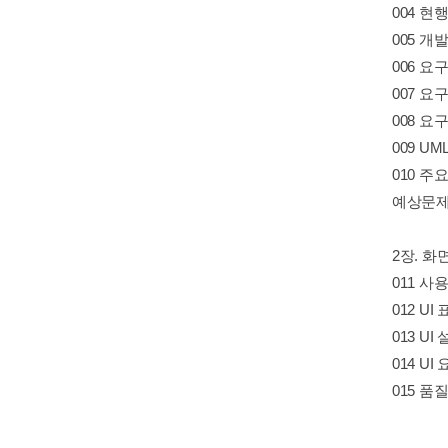
004 현
005 개
006 요
007 요
008 요
009 UML(
010 주
예상문
2장. 화
011 
012 UI
013 UI
014 U
015 품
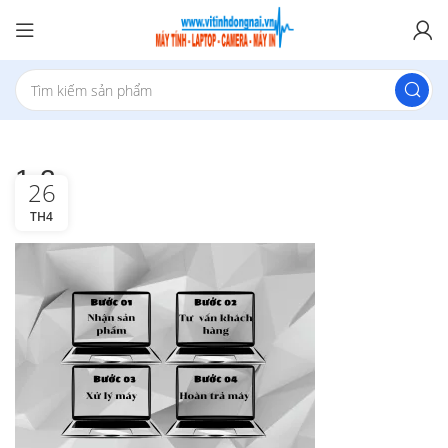
1-2
26
TH4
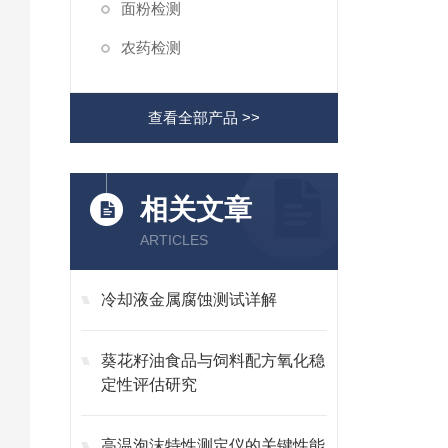
面粉检测
农药检测
查看全部产品 >>
相关文章
ARTICLES
冷却液金属腐蚀测试详解
葵花籽油食品与饲料配方氧化稳
定性评估研究
高温泡沫特性测定仪的关键性能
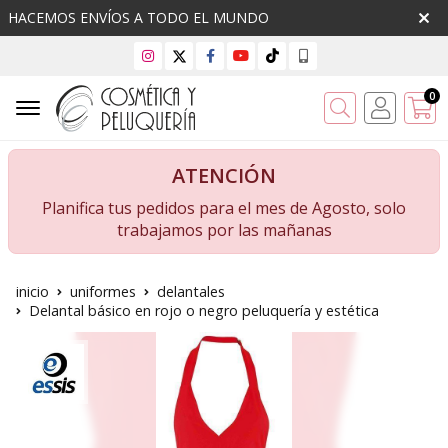
HACEMOS ENVÍOS A TODO EL MUNDO
0
Buscar
ATENCIÓN
Planifica tus pedidos para el mes de Agosto, solo
trabajamos por las mañanas
inicio
uniformes
delantales
Delantal básico en rojo o negro peluquería y estética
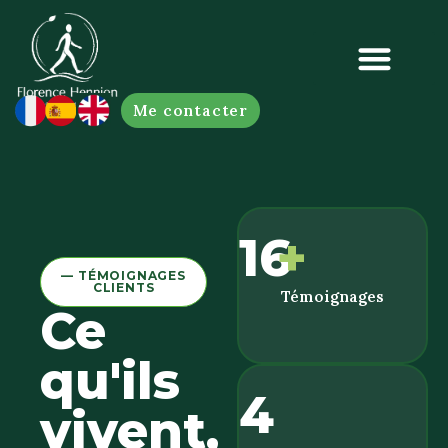
Me contacter
16
+
— TÉMOIGNAGES
CLIENTS
Témoignages
Ce
qu'ils
4
vivent,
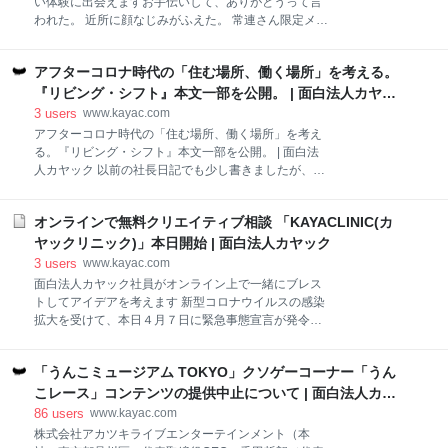
い体験に出会えますお手伝いして、ありがとうって言
しいこと」を追求する企業が増えている。しかも、そ
われた。 近所に顔なじみがふえた。 常連さん限定メニ
れがセールスフォースやGoogle、Netflixといった、米
ューが食べられた。 自分のまちにちょっとくわしくな
国を代表するような企業で起こりつつあるというのが
った。 環境にいいこと、気軽にできた。 もらうとき
発見でした。 では、どうぞお楽しみください。 現役の
アフターコロナ時代の「住む場所、働く場所」を考える。
も、あげるときも お金で買えないうれしい体験に出会
経営者が描く「反省記」 『トレイルブレイザー』のキ
えます。 自治体もお店もユーザーも、 みんなに嬉しい
『リビング・シフト』本文一部を公開。 | 面白法人カヤッ
ーワードの1つは、「アクティビストCEO」で
まちのコインの5つの特徴1. まちの個性を豊かにしま
ク
3
users
www.kayac.com
すまちのコインを活用してどんなまちにしたいのか
アフターコロナ時代の「住む場所、働く場所」を考え
は、まちごとにそれぞれです。まちのコインでは、個
る。『リビング・シフト』本文一部を公開。 | 面白法
人ユーザーも、お店の人も、導入する地域も、みんな
人カヤック 以前の社長日記でも少し書きましたが、3
でコインのもらい方、あげ方のアイデアを考えること
月18日に『リビング・シフト』という本を出しまし
ができます。 例えば、常連を増やしたいお店は「オー
た。 リビング・シフトというのは、僕らの造語です。
ナーと1杯飲みながら悩みを相談できる体験」を用意
オンラインで無料クリエイティブ相談 「KAYACLINIC(カ
「誰とするか」「何をするか」に加えて、カヤックが
したり、食で町おこしをしたい地域は「新しいメニュ
大事にしてきた「どこでするか」。2002年から鎌倉に
ヤックリニック)」本日開始 | 面白法人カヤック
ーアイデアを考える体験」など食に関する体験をたく
本社を置いているのも、「旅する支社」制度をつくっ
3
users
www.kayac.com
さん提供する
たのも、ネット環境があれば、どこでも仕事できると
面白法人カヤック社員がオンライン上で一緒にブレス
考えているからです。 新型ウイルス感染症拡大防止の
トしてアイデアを考えます 新型コロナウイルスの感染
観点から、すごい勢いでリモートワークが広がってい
拡大を受けて、本日４月７日に緊急事態宣言が発令さ
ます。アフターコロナの時代には、みんなが大都市に
れます。 これまでリモートワーク・在宅勤務を実施し
通勤するのではなく、この本に書いたように、住みた
ていない多くの企業や自治体も働き方が変わり、少な
い場所や働きたい場所を自分たちで選ぶ動きが加速化
「うんこミュージアム TOKYO」クソゲーコーナー「うん
くとも約１ヶ月は在宅でのリモートワークが主流にな
していくのではないかと思います。そして、会社とい
ると考えられます。そこで、カヤックはプロモーショ
こレース」コンテンツの提供中止について | 面白法人カヤ
うコミュニティの価値も見直されていくのだろうと思
ンやR&Dなどに関わる企業のマーケターや地方自治体
ック
86
users
www.kayac.com
います。 原稿を書
職員が、クリエイティブに関する悩みを当社クリエイ
株式会社アカツキライブエンターテインメント（本
ターにオンライン上で無料相談できるサービス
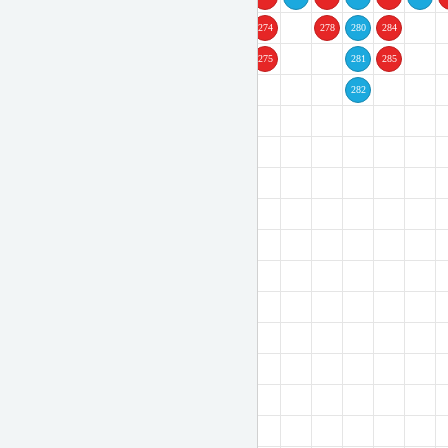
259
264
269
274
278
280
284
260
265
275
281
285
261
266
282
262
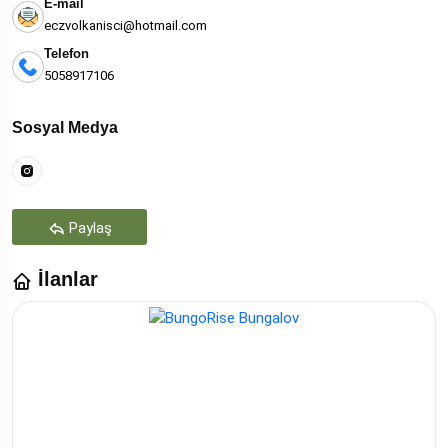
E-mail
eczvolkanisci@hotmail.com
Telefon
5058917106
Sosyal Medya
Paylaş
İlanlar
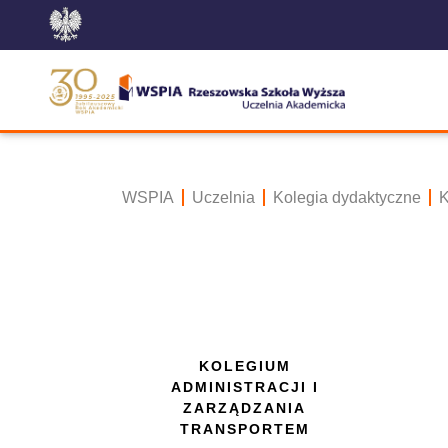
WSPIA
Uczelnia
Kolegia dydaktyczne
K
KOLEGIUM
ADMINISTRACJI I
ZARZĄDZANIA
TRANSPORTEM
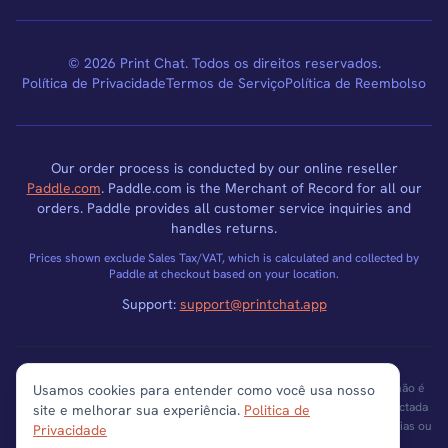
© 2026 Print Chat. Todos os direitos reservados.
Política de Privacidade
Termos de Serviço
Política de Reembolso
Our order process is conducted by our online reseller
Paddle.com
. Paddle.com is the Merchant of Record for all our
orders. Paddle provides all customer service inquiries and
handles returns.
Prices shown exclude Sales Tax/VAT, which is calculated and collected by
Paddle at checkout based on your location.
Support:
support@printchat.app
Aviso Legal:
Print Chat é uma ferramenta de software independente e não é
Usamos cookies para entender como você usa nosso
afiliada, autorizada, endossada ou de qualquer forma oficialmente conectada
site e melhorar sua experiência.
Politica de
com WhatsApp LLC, Meta Platforms, Inc., ou qualquer de suas subsidiárias ou
Privacidade
afiliadas.
whatsapp.com
.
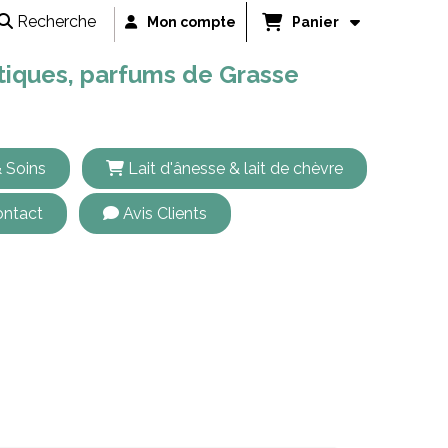
Recherche
Mon compte
Panier
étiques, parfums de Grasse
 Soins
Lait d'ânesse & lait de chèvre
ntact
Avis Clients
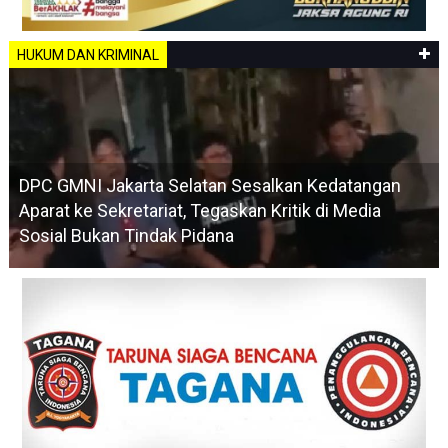
HUKUM DAN KRIMINAL
DPC GMNI Jakarta Selatan Sesalkan Kedatangan
Aparat ke Sekretariat, Tegaskan Kritik di Media
Sosial Bukan Tindak Pidana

####################

▸ What to do
Full transcription without images: please go through the records and repeat them exactly.

▸ Solution for this exercise
004 현
005 개
006 요
007 요
008 요
009 UML(
010 주
예상문
2장. 화
011 
012 UI
013 UI
014 U
015 품
1-2
26
TH4
面粉检测
农药检测
查看全部产品 >>
相关文章
ARTICLES
冷却液金属腐蚀测试详解
葵花籽油食品与饲料配方氧化稳
定性评估研究
高温泡沫特性测定仪的关键性能
HACEMOS ENVÍOS A TODO EL MUNDO
0
Buscar
ATENCIÓN
Planifica tus pedidos para el mes de Agosto, solo
trabajamos por las mañanas
inicio
uniformes
delantales
Delantal básico en rojo o negro peluquería y estética
Me contacter
16
+
— TÉMOIGNAGES
CLIENTS
Témoignages
Ce
qu'ils
4
vivent,
い体験に出会えますお手伝いして、ありがとうって言
しいこと」を追求する企業が増えている。しかも、そ
われた。 近所に顔なじみがふえた。 常連さん限定メニ
れがセールスフォースやGoogle、Netflixといった、米
ューが食べられた。 自分のまちにちょっとくわしくな
国を代表するような企業で起こりつつあるというのが
った。 環境にいいこと、気軽にできた。 もらうとき
発見でした。 では、どうぞお楽しみください。 現役の
アフターコロナ時代の「住む場所、働く場所」を考える。
も、あげるときも お金で買えないうれしい体験に出会
経営者が描く「反省記」 『トレイルブレイザー』のキ
えます。 自治体もお店もユーザーも、 みんなに嬉しい
『リビング・シフト』本文一部を公開。 | 面白法人カヤッ
ーワードの1つは、「アクティビストCEO」で
まちのコインの5つの特徴1. まちの個性を豊かにしま
ク
3
users
www.kayac.com
すまちのコインを活用してどんなまちにしたいのか
アフターコロナ時代の「住む場所、働く場所」を考え
は、まちごとにそれぞれです。まちのコインでは、個
る。『リビング・シフト』本文一部を公開。 | 面白法
人ユーザーも、お店の人も、導入する地域も、みんな
人カヤック 以前の社長日記でも少し書きましたが、3
でコインのもらい方、あげ方のアイデアを考えること
月18日に『リビング・シフト』という本を出しまし
ができます。 例えば、常連を増やしたいお店は「オー
た。 リビング・シフトというのは、僕らの造語です。
ナーと1杯飲みながら悩みを相談できる体験」を用意
オンラインで無料クリエイティブ相談 「KAYACLINIC(カ
「誰とするか」「何をするか」に加えて、カヤックが
したり、食で町おこしをしたい地域は「新しいメニュ
大事にしてきた「どこでするか」。2002年から鎌倉に
ヤックリニック)」本日開始 | 面白法人カヤック
ーアイデアを考える体験」など食に関する体験をたく
本社を置いているのも、「旅する支社」制度をつくっ
3
users
www.kayac.com
さん提供する
たのも、ネット環境があれば、どこでも仕事できると
面白法人カヤック社員がオンライン上で一緒にブレス
考えているからです。 新型ウイルス感染症拡大防止の
トしてアイデアを考えます 新型コロナウイルスの感染
観点から、すごい勢いでリモートワークが広がってい
拡大を受けて、本日４月７日に緊急事態宣言が発令さ
ます。アフターコロナの時代には、みんなが大都市に
れます。 これまでリモートワーク・在宅勤務を実施し
通勤するのではなく、この本に書いたように、住みた
ていない多くの企業や自治体も働き方が変わり、少な
い場所や働きたい場所を自分たちで選ぶ動きが加速化
「うんこミュージアム TOKYO」クソゲーコーナー「うん
くとも約１ヶ月は在宅でのリモートワークが主流にな
していくのではないかと思います。そして、会社とい
ると考えられます。そこで、カヤックはプロモーショ
こレース」コンテンツの提供中止について | 面白法人カヤ
うコミュニティの価値も見直されていくのだろうと思
ンやR&Dなどに関わる企業のマーケターや地方自治体
ック
86
users
www.kayac.com
います。 原稿を書
職員が、クリエイティブに関する悩みを当社クリエイ
株式会社アカツキライブエンターテインメント（本
ターにオンライン上で無料相談できるサービス
259
264
269
274
278
280
284
260
265
275
281
285
261
266
282
262
E-mail
eczvolkanisci@hotmail.com
Telefon
5058917106
Sosyal Medya
Paylaş
İlanlar
WSPIA
Uczelnia
Kolegia dydaktyczne
K
KOLEGIUM
ADMINISTRACJI I
ZARZĄDZANIA
TRANSPORTEM
© 2026 Print Chat. Todos os direitos reservados.
Política de Privacidade
Termos de Serviço
Política de Reembolso
Our order process is conducted by our online reseller
Paddle.com
. Paddle.com is the Merchant of Record for all our
orders. Paddle provides all customer service inquiries and
handles returns.
Prices shown exclude Sales Tax/VAT, which is calculated and collected by
Paddle at checkout based on your location.
Support:
support@printchat.app
Aviso Legal:
Print Chat é uma ferramenta de software independente e não é
Usamos cookies para entender como você usa nosso
afiliada, autorizada, endossada ou de qualquer forma oficialmente conectada
site e melhorar sua experiência.
Politica de
com WhatsApp LLC, Meta Platforms, Inc., ou qualquer de suas subsidiárias ou
Privacidade
afiliadas.
whatsapp.com
.
Recherche
Mon compte
Panier
étiques, parfums de Grasse
 Soins
Lait d'ânesse & lait de chèvre
ntact
Avis Clients
HUKUM DAN KRIMINAL
DPC GMNI Jakarta Selatan Sesalkan Kedatangan
Aparat ke Sekretariat, Tegaskan Kritik di Media
Sosial Bukan Tindak Pidana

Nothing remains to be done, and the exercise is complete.